Match the word "Vous". Return each line of the data below where it appears.

BEGIN DATA LISTING

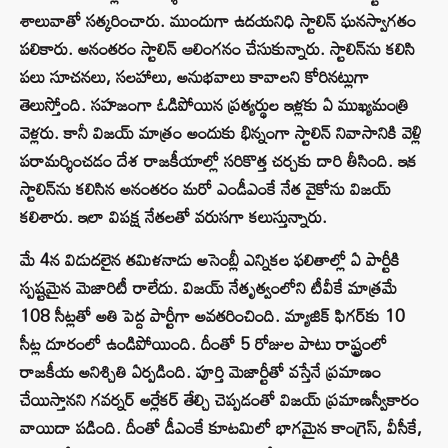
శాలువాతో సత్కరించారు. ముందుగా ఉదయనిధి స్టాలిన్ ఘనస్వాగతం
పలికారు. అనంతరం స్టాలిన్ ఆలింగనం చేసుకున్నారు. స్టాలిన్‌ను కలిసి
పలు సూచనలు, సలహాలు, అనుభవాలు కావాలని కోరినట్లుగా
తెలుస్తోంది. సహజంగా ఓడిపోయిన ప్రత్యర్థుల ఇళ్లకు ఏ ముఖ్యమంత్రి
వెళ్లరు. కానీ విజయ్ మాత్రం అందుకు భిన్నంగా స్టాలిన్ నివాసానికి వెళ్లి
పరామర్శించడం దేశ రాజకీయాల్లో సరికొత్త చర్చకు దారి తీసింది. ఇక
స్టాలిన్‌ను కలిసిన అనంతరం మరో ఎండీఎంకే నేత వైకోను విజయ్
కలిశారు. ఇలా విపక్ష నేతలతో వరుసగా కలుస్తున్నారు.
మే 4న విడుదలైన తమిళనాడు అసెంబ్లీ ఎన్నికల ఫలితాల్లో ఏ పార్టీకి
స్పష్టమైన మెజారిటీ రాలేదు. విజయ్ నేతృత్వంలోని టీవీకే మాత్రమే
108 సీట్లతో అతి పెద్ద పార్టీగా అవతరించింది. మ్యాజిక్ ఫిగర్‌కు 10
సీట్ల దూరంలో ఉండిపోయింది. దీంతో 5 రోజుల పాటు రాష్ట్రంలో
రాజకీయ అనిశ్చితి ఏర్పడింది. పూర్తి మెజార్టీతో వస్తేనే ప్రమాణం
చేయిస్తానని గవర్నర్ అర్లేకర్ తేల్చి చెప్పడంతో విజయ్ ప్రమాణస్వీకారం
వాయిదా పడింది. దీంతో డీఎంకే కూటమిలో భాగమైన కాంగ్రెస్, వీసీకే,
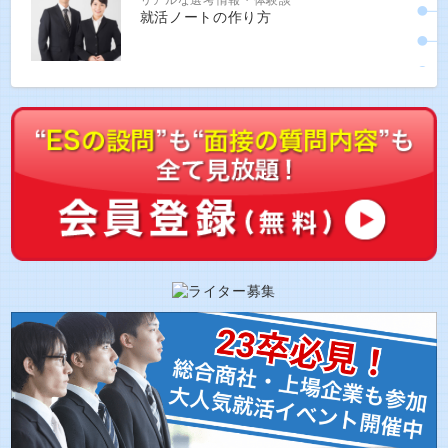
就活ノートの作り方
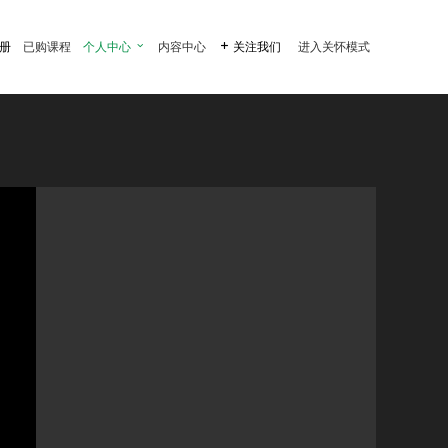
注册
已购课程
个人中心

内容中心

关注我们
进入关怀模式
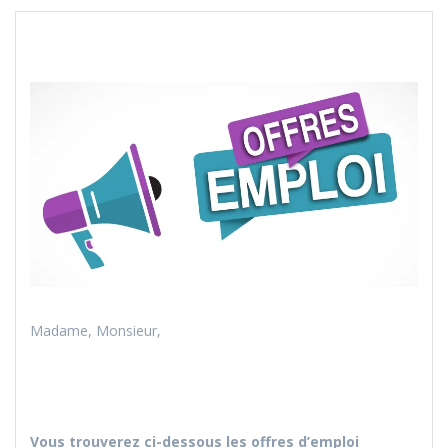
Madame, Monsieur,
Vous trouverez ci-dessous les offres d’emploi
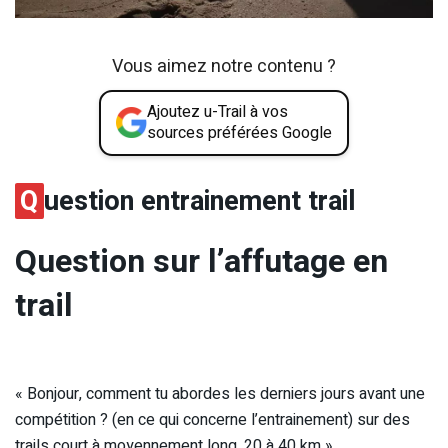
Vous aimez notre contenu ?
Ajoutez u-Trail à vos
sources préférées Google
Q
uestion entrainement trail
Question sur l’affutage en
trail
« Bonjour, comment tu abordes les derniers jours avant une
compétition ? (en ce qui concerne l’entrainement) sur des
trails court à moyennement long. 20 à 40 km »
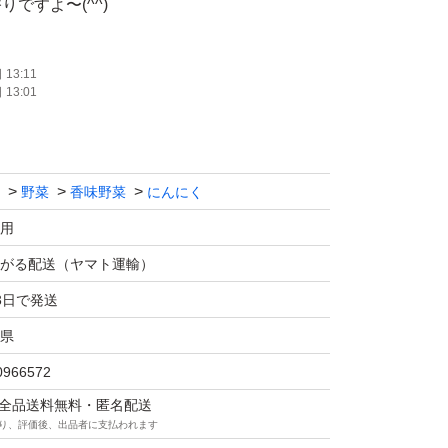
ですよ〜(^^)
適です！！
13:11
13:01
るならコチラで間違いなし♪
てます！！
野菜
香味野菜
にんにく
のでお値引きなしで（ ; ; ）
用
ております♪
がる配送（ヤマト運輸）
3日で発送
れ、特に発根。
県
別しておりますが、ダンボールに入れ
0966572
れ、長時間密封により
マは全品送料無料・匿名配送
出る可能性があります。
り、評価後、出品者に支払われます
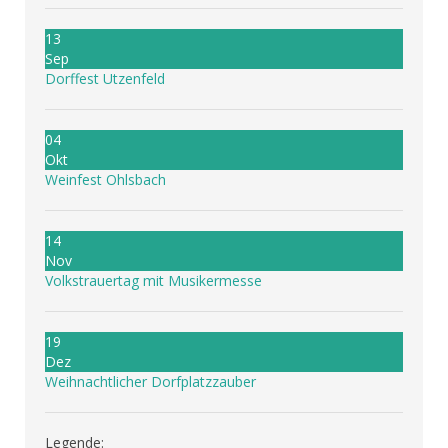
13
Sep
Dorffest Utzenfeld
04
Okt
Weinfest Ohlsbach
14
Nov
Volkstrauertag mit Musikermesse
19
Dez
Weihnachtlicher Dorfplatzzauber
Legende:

END DATA LISTING

SOLUTION FOR THIS TASK
Vous trouverez ci-dessous les offres d’emploi
Vous aimez notre contenu ?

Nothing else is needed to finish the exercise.